- **Work to complete**: I'd like the entries repeated exactly, pictures omitted.

[Opening Records provided section]

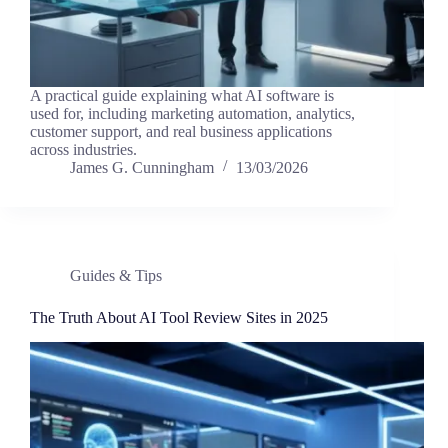
A practical guide explaining what AI software is
used for, including marketing automation, analytics,
customer support, and real business applications
across industries.
James G. Cunningham
13/03/2026
Guides & Tips
The Truth About AI Tool Review Sites in 2025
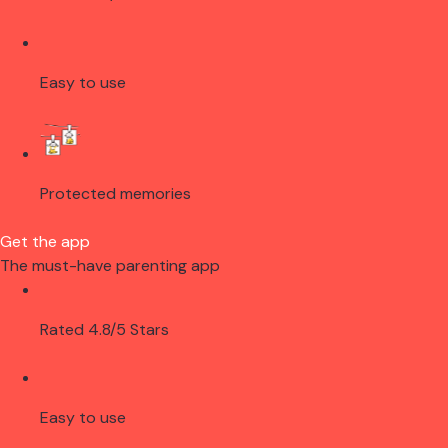
Easy to use
Protected memories
Get the app
The must-have parenting app
Rated 4.8/5 Stars
Easy to use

[Closing Records provided section]

- **Solution to the problem**:
A practical guide explaining what AI software is
used for, including marketing automation, analytics,
customer support, and real business applications
across industries.
James G. Cunningham
13/03/2026
Guides & Tips
The Truth About AI Tool Review Sites in 2025
Easy to use
Protected memories
Get the app
The must-have parenting app
Rated 4.8/5 Stars
Easy to use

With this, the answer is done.